La Nef – Vous avez intitulé l’un de vos livres La dérive totalitaire du libéralisme : qu’entendez-vous par là ?

Mgr Michel Schooyans – Alors que nous avons assisté à l’échec du système soviétique de gouvernement, nous sommes témoins de l’émergence d’une tendance totalitaire issue de l’idéologie libérale. Quand nous examinons les deux idéologies – la communiste d’une part, la libérale d’autre part – nous constatons qu’à première vue il y a une grande différence entre les deux. En réalité, les deux idéologies ont une caractéristique commune : elles exaltent la lutte, la survivance du plus apte. Dans le système communiste, la lutte des classes consacre la victoire du plus fort. Mais quand nous regardons ce qui se passe dans l’idéologie libérale, nous rencontrons la même dynamique, celle de la concurrence effrénée et de la survivance. Le marché subsiste mais d’importants instruments qui devraient le réguler sont enrayés. Il n’est plus une réalité humaine avec ses échanges et ses lois. C’est un champ de bataille où s’opposent les forces des plus faibles et celles des plus puissants. Ceux qui ont le droit de survivre, ce sont ceux qui ont la capacité de consommer et de produire.

Vous avez dénoncé la nouvelle conception des droits de l’homme prônée par l’ONU : de quoi s’agit-il ?

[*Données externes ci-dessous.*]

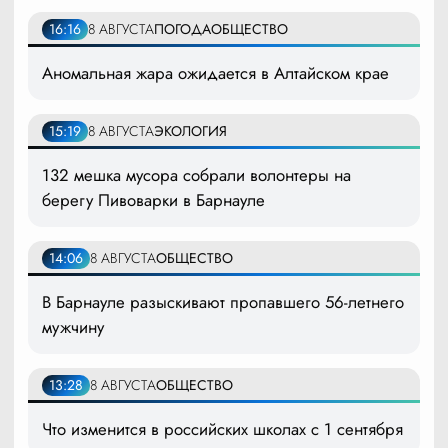
16:16
8 АВГУСТА
ПОГОДА
ОБЩЕСТВО
Аномальная жара ожидается в Алтайском крае
15:19
8 АВГУСТА
ЭКОЛОГИЯ
132 мешка мусора собрали волонтеры на
берегу Пивоварки в Барнауле
14:06
8 АВГУСТА
ОБЩЕСТВО
В Барнауле разыскивают пропавшего 56-летнего
мужчину
13:28
8 АВГУСТА
ОБЩЕСТВО
Что изменится в российских школах с 1 сентября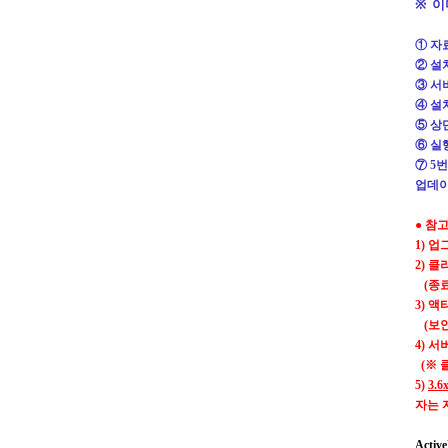
※
이
① 자
② 설
③ 서
④ 설
⑤ 상
⑥ 실
⑦ 5
업데이
● 참
1)
업
2)
클
(
종
3)
액
(
보
4)
서
(※ 
5)
3.6
자는 
Activ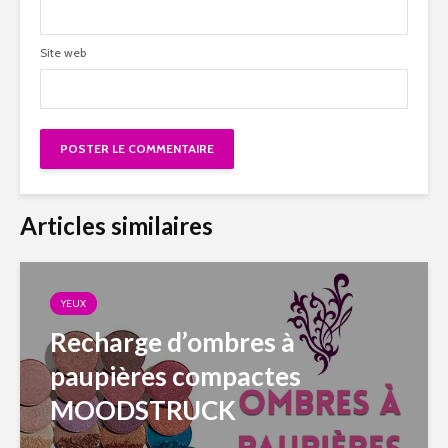
Site web
Articles similaires
YEUX
Recharge d’ombres à
paupières compactes
MOODSTRUCK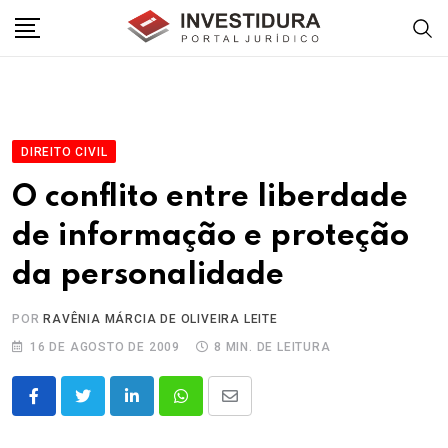
Skip
to
content
DIREITO CIVIL
O conflito entre liberdade
de informação e proteção
da personalidade
POR
RAVÊNIA MÁRCIA DE OLIVEIRA LEITE
16 DE AGOSTO DE 2009
8 MIN. DE LEITURA
LinkedIn
Whatsapp
Share
via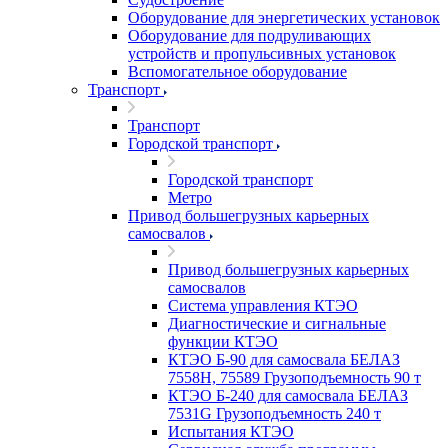
Оборудование для энергетических установок
Оборудование для подруливающих
устройств и пропульсивных установок
Вспомогательное оборудование
Транспорт
Транспорт
Городской транспорт
Городской транспорт
Метро
Привод большегрузных карьерных
самосвалов
Привод большегрузных карьерных
самосвалов
Система управления КТЭО
Диагностические и сигнальные
функции КТЭО
КТЭО Б-90 для самосвала БЕЛАЗ
7558H, 75589 Грузоподъемность 90 т
КТЭО Б-240 для самосвала БЕЛАЗ
7531G Грузоподъемность 240 т
Испытания КТЭО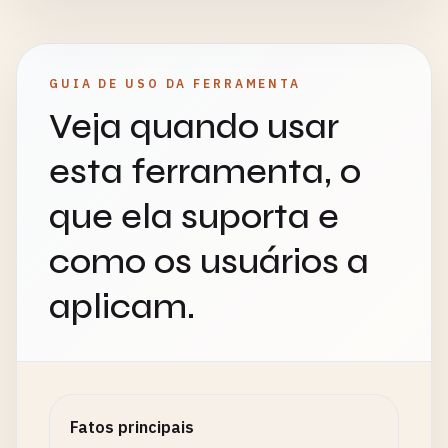
GUIA DE USO DA FERRAMENTA
Veja quando usar
esta ferramenta, o
que ela suporta e
como os usuários a
aplicam.
Fatos principais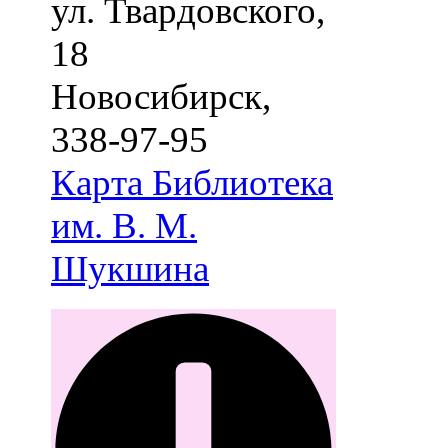
ул. Твардовского,
18
Новосибирск
,
338-97-95
Карта
Библиотека
им. В. М.
Шукшина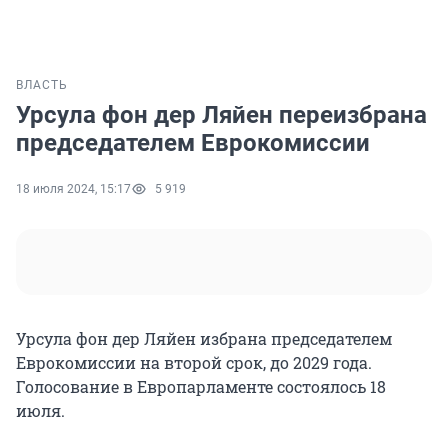
ВЛАСТЬ
Урсула фон дер Ляйен переизбрана
председателем Еврокомиссии
18 июля 2024, 15:17
5 919
Урсула фон дер Ляйен избрана председателем
Еврокомиссии на второй срок, до 2029 года.
Голосование в Европарламенте состоялось 18
июля.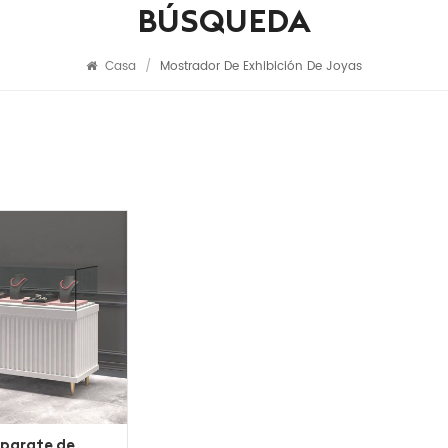
BÚSQUEDA
Casa
/
Mostrador De Exhibición De Joyas
parate de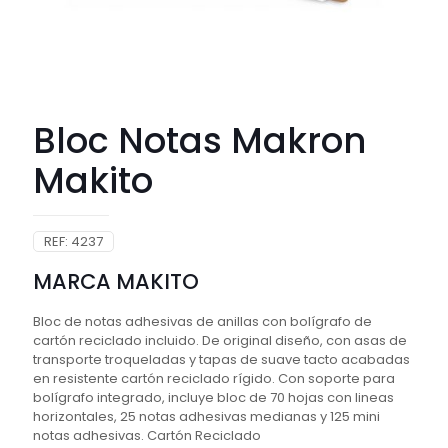
Bloc Notas Makron
Makito
REF:
4237
MARCA MAKITO
Bloc de notas adhesivas de anillas con bolígrafo de
cartón reciclado incluido. De original diseño, con asas de
transporte troqueladas y tapas de suave tacto acabadas
en resistente cartón reciclado rígido. Con soporte para
bolígrafo integrado, incluye bloc de 70 hojas con lineas
horizontales, 25 notas adhesivas medianas y 125 mini
notas adhesivas. Cartón Reciclado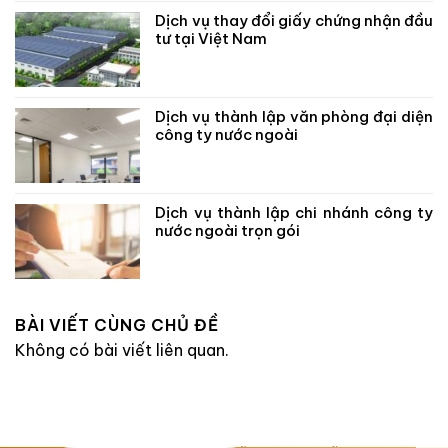
Dịch vụ thay đổi giấy chứng nhận đầu
tư tại Việt Nam
Dịch vụ thành lập văn phòng đại diện
công ty nước ngoài
Dịch vụ thành lập chi nhánh công ty
nước ngoài trọn gói
BÀI VIẾT CÙNG CHỦ ĐỀ
Không có bài viết liên quan.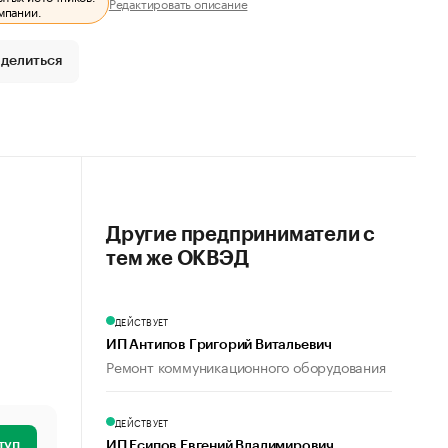
Редактировать описание
мпании.
делиться
Другие предприниматели с
тем же ОКВЭД
ДЕЙСТВУЕТ
ИП Антипов Григорий Витальевич
Ремонт коммуникационного оборудования
ДЕЙСТВУЕТ
туп
ИП Есипов Евгений Владимирович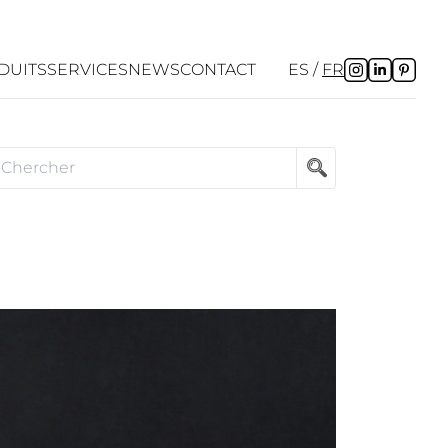
DUITS
SERVICES
NEWS
CONTACT
ES
FR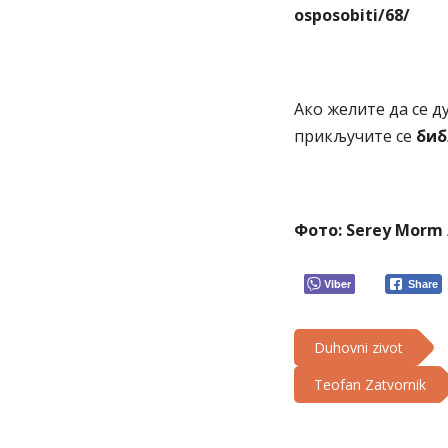
osposobiti/68/
Ако желите да се д
прикључите се
биб
Фото:
Serey Morm
Viber
Share
Duhovni zivot
Teofan Zatvornik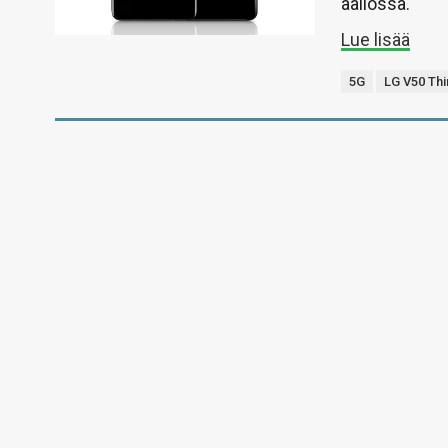
aallossa.
Lue lisää
5G
LG V50 Th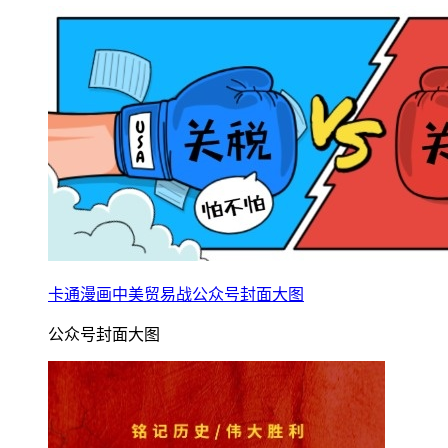
卡通漫画中美贸易战公众号封面大图
公众号封面大图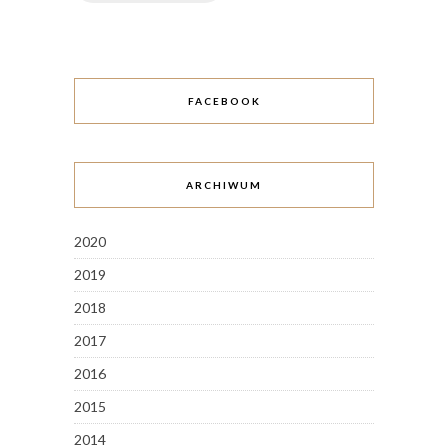
FACEBOOK
ARCHIWUM
2020
2019
2018
2017
2016
2015
2014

Nous sommes entrés dans une nouvelle révolution culturelle. L’ONU est en train de mettre en place une conception nouvelle du droit. Les vérités fondatrices de l’ONU concernant la centralité de l’homme dans le monde, exposées dans la Déclaration de 1948, sont peu à peu désactivées. Selon la nouvelle conception onusienne du droit, aucune vérité sur l’homme ne s’impose à tous les hommes. Les droits de l’homme ne sont plus reconnus comme des vérités devant lesquelles on s’incline ; ils sont l’objet de procédures, de décisions consensuelles. Nous négocions et, au terme d’une procédure pragmatique, nous décidons, par exemple, que le respect de la vie s’impose dans tels cas mais pas dans d’autres, que l’euthanasie doit être libéralisée, que les unions homosexuelles ont les mêmes droits que la famille monogame et hétérosexuelle, etc. Ainsi naissent de soi-disant « nouveaux droits de l’homme », toujours renégociables au gré des intérêts changeants de ceux qui peuvent faire prévaloir leur volonté.

Pour acclimater ces « nouveaux droits » et surtout la conception du droit qui leur est sous-jacente, deux axes d’action doivent être privilégiés. Il faut d’abord affaiblir les nations souveraines, car elles sont normalement en première ligne lorsqu’il s’agit de protéger les droits inaliénables de leurs citoyens. Ensuite, dans les assemblées internationales, il faut obtenir le plus large consensus possible. Une fois acquis, le consensus peut être invoqué pour faire adopter des conventions internationales, des pactes ou des protocoles, qui acquièrent force de loi dans les États qui les ont ratifiés. Ainsi se constitue peu à peu un droit international purement positiviste et pyramidal, inspiré de Kelsen. À ce droit, et à lui seul, il appartiendra de valider les droits nationaux particuliers.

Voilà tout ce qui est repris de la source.